* Proteins were known to be diverse and complex: Proteins were understood to be the building blocks of cells, with a wide variety of functions, including structural support, enzymatic activity, and signaling. This complexity suggested they were the logical carriers of genetic information.
* Nucleic acids were thought to be too simple: DNA and RNA were known to be relatively simple molecules compared to proteins, with only four different nucleotide building blocks. This led many scientists to believe they couldn't possibly hold the vast amount of information needed to code for all the diversity of life.

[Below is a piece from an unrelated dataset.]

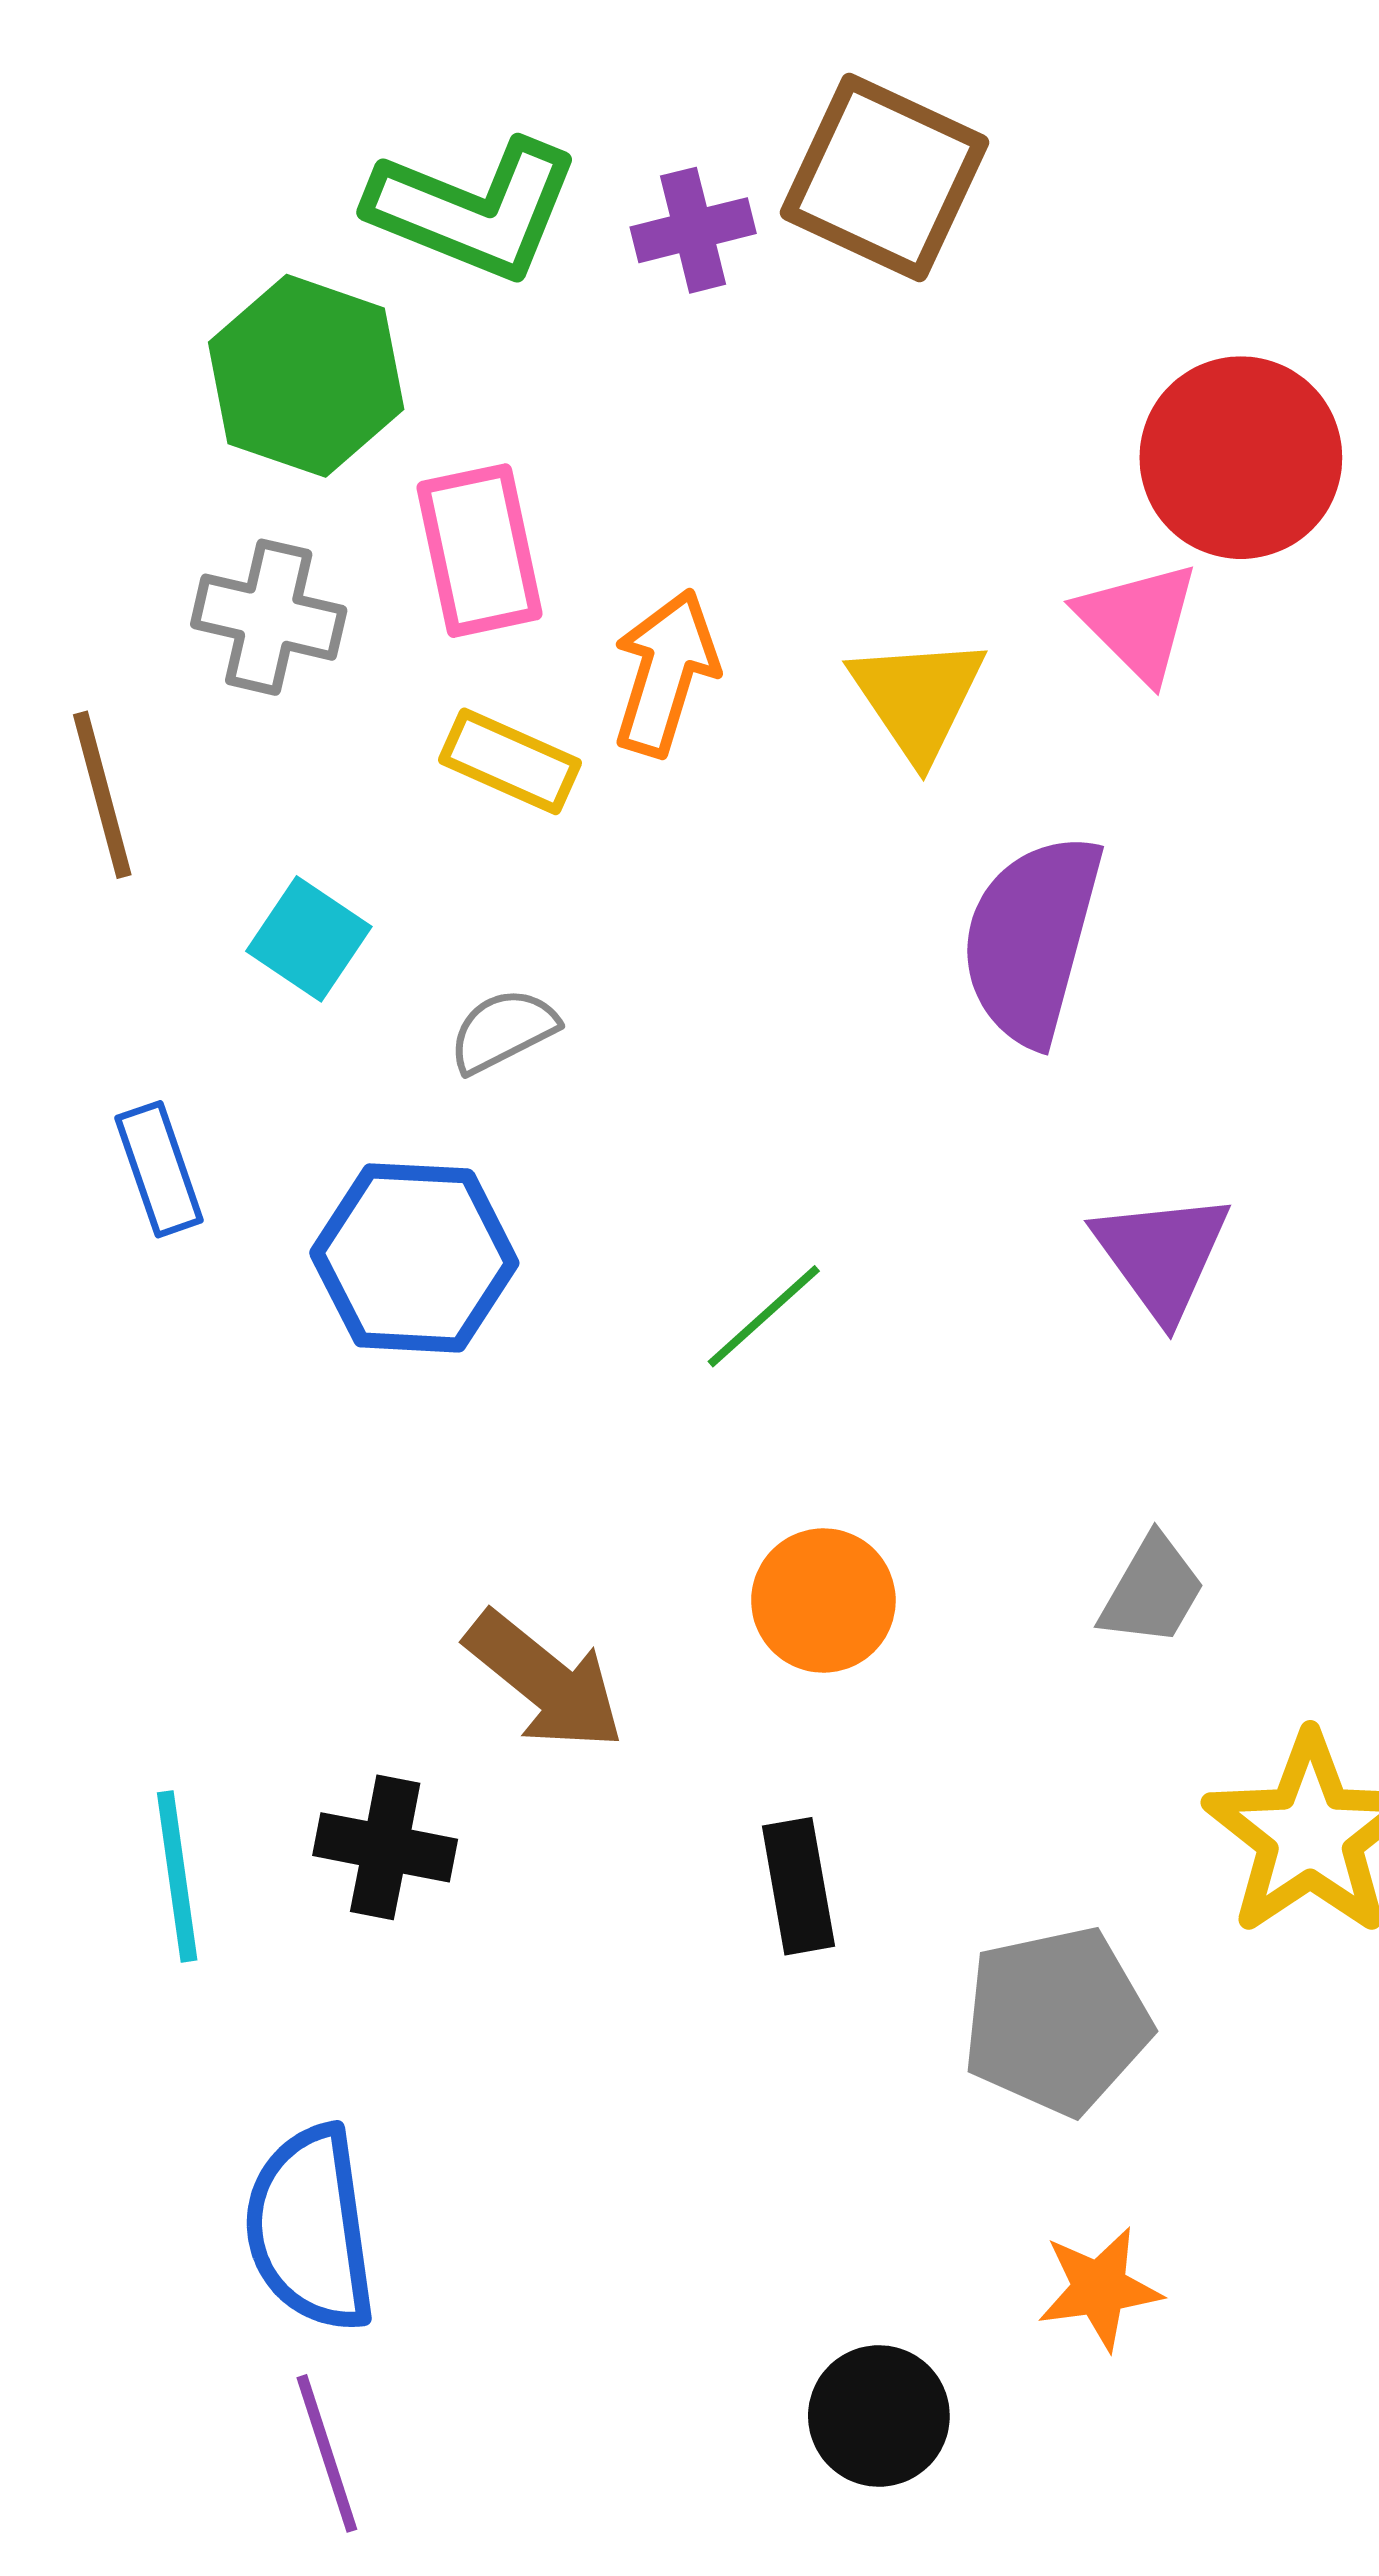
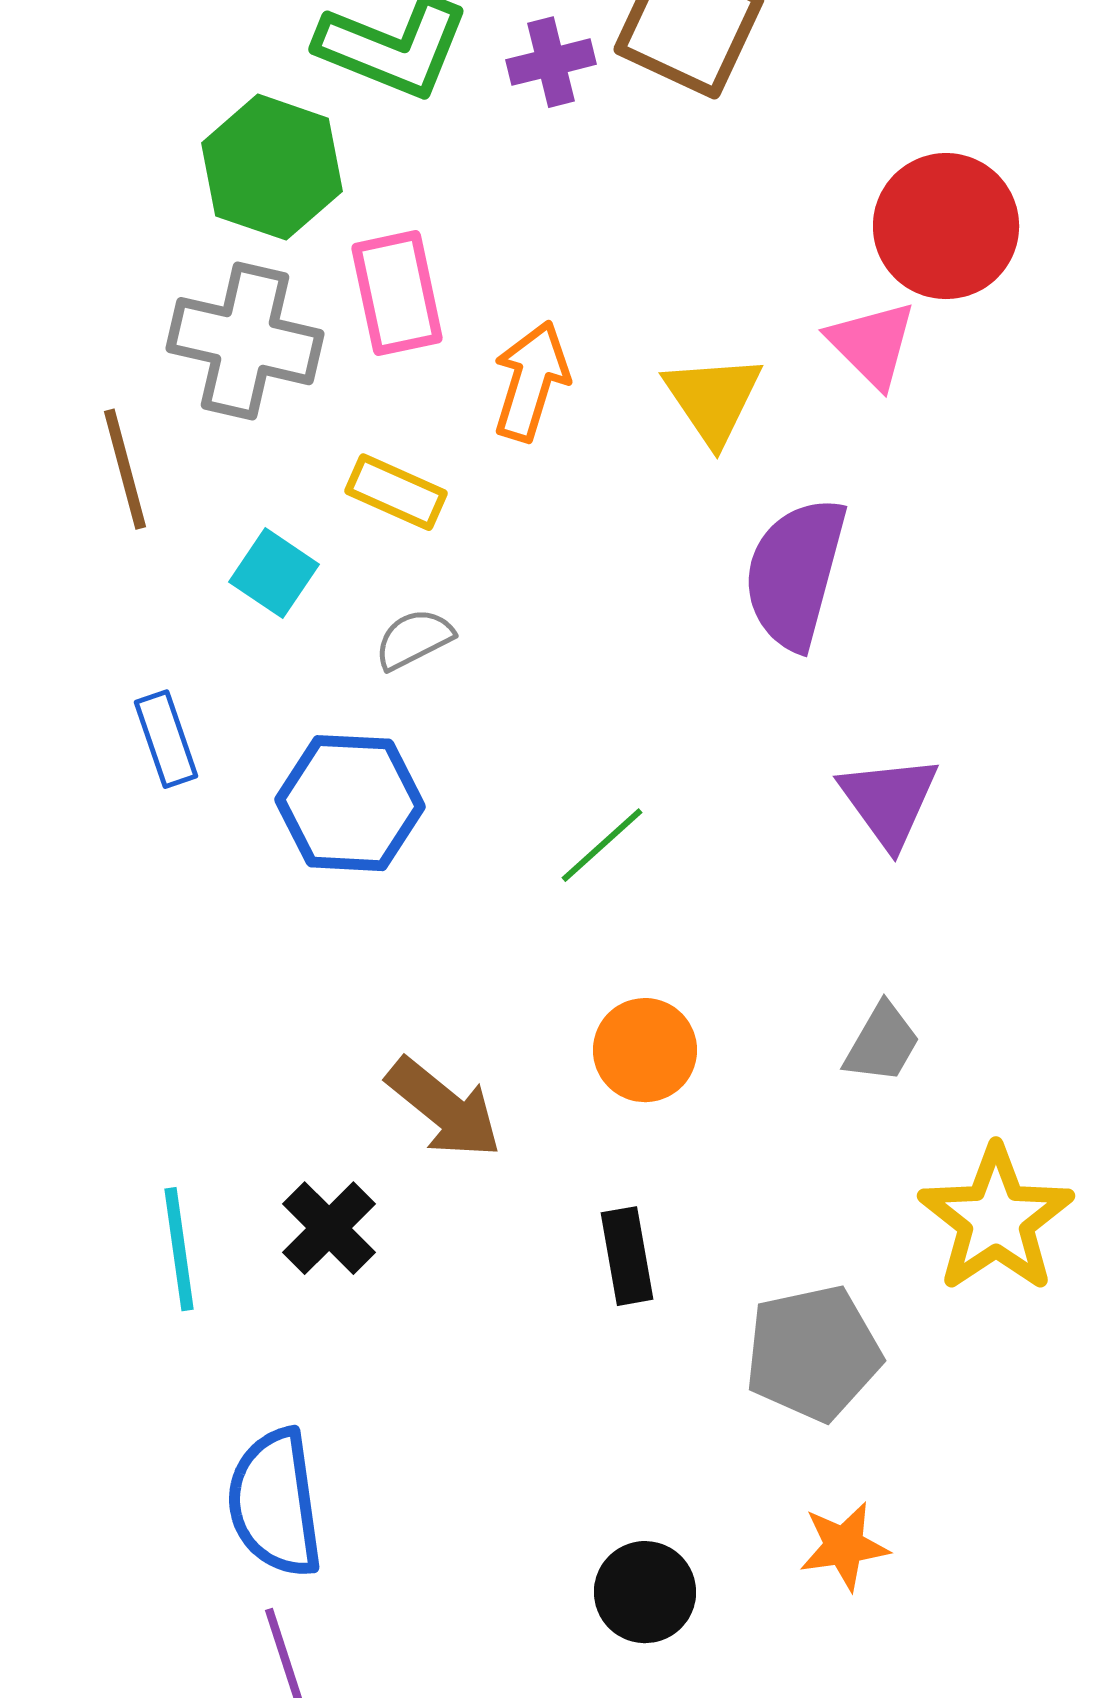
gray cross: (269, 617) -> (245, 341), size x1.4
yellow rectangle: (510, 761) -> (396, 492), moved
black cross: (385, 1847) -> (329, 1228), turned 34
black circle: (879, 2416) -> (645, 1592), moved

* Proteins were the "workhorses" of the cell: Proteins were observed to be directly involved in virtually all cellular processes. It seemed logical that they would also be the key to inheriting and transmitting those processes.
* Early experiments supported this view: Some early experiments, such as those by Frederick Griffith in 1928, suggested that a "transforming principle" could be transferred between bacteria. This principle was later discovered to be DNA, but at the time, the focus was on proteins as the likely candidate.
However, this belief was later overturned by groundbreaking experiments by Avery, MacLeod, and McCarty in 1944. They demonstrated that DNA, not protein, was the transforming principle in Griffith's experiment. This finding, coupled with other evidence, eventually led to the understanding that DNA is the carrier of genetic information.
The initial focus on proteins was understandable given the knowledge of the time, but the discovery of DNA's role in genetics revolutionized our understanding of heredity.